Methods: We investigated clinical outcomes in 2,114 consecutive patients with AMI (76% men, mean age 64 years) who were registered to the Osaka Acute Coronary Insufficiency Study between 1999 to 2005 and fulfilled the following criteria :
coronary angiography within 48 hours after the onset,
the complete occlusion of the IRA, and
evaluation of angiographic collateral flow with the Rentrop’s (R) collateral score ; R-0 = no collaterals, to R-3 = collaterals completely filling the IRA.

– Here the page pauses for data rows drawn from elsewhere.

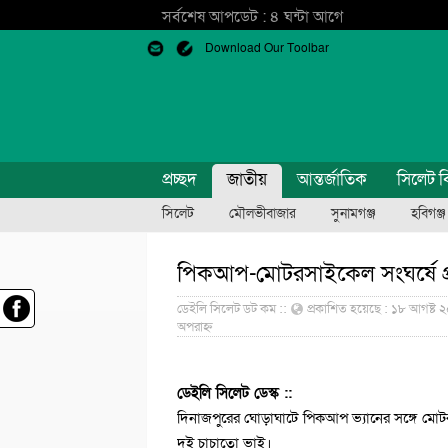
সর্বশেষ আপডেট : ৪ ঘন্টা আগে
Download Our Toolbar
প্রচ্ছদ
জাতীয়
আন্তর্জাতিক
সিলেট ব
সিলেট
মৌলভীবাজার
সুনামগঞ্জ
হবিগঞ্জ
পিকআপ-মোটরসাইকেল সংঘর্ষে প্
ডেইলি সিলেট ডট কম ::
প্রকাশিত হয়েছে : ১৮ আগষ্ট ২
অপরাহ্ন
ডেইলি সিলেট ডেস্ক ::
দিনাজপুরের ঘোড়াঘাটে পিকআপ ভ্যানের সঙ্গে মোট
দুই চাচাতো ভাই।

Results: The prevalence of diabetes mellitus, hypertension, hyperlipidemia, smoking, admission heart failure (Killip class II or more), and successful PCI were comparable among the patients with R-0, R-1, R-2, and R-3 collaterals. Patients with R-0, R-1, R-2, and R-3 collaterals had significant difference in admission blood glucose levels (184±88, 175±70, 176±81 and 169±72 mg/dl, respectively, p=0.046), peak CK levels (3,626±2,759, 3,352±2,460, 2,825±2,290 and 2,637±2,217 U/L, respectively, p<0.001) and 30-day mortality (5.9%, 1.4%, 1.5% and 1.6%, respectively, p<0.001), suggesting the salutary effects of R-3 collaterals in the acute stage of AMI. Interestingly, however, patients with R-3 collaterals had the worst 1-year mortality (7.6%, 2.5%, 3.2% and 8.8%, for patients with R-0,1,2,3 collaterals, respectively, p<0.001). Multivariate analysis revealed that presence of R-3 collaterals was significantly associated with higher age, longer time to admission, multi-vessel disease and previous myocardial infarction.
Conclusions: SCF to the IRA was associated with the improved early clinical outcomes, but related with the worst 1-year mortality in patients with AMI. SCF in the acute phase of AMI may be a reflection of the worse profiles of the patients and predict not early but late death. Patients with AMI and such SCF should be paradoxically treated as those at the highest risk after discharge in the real world.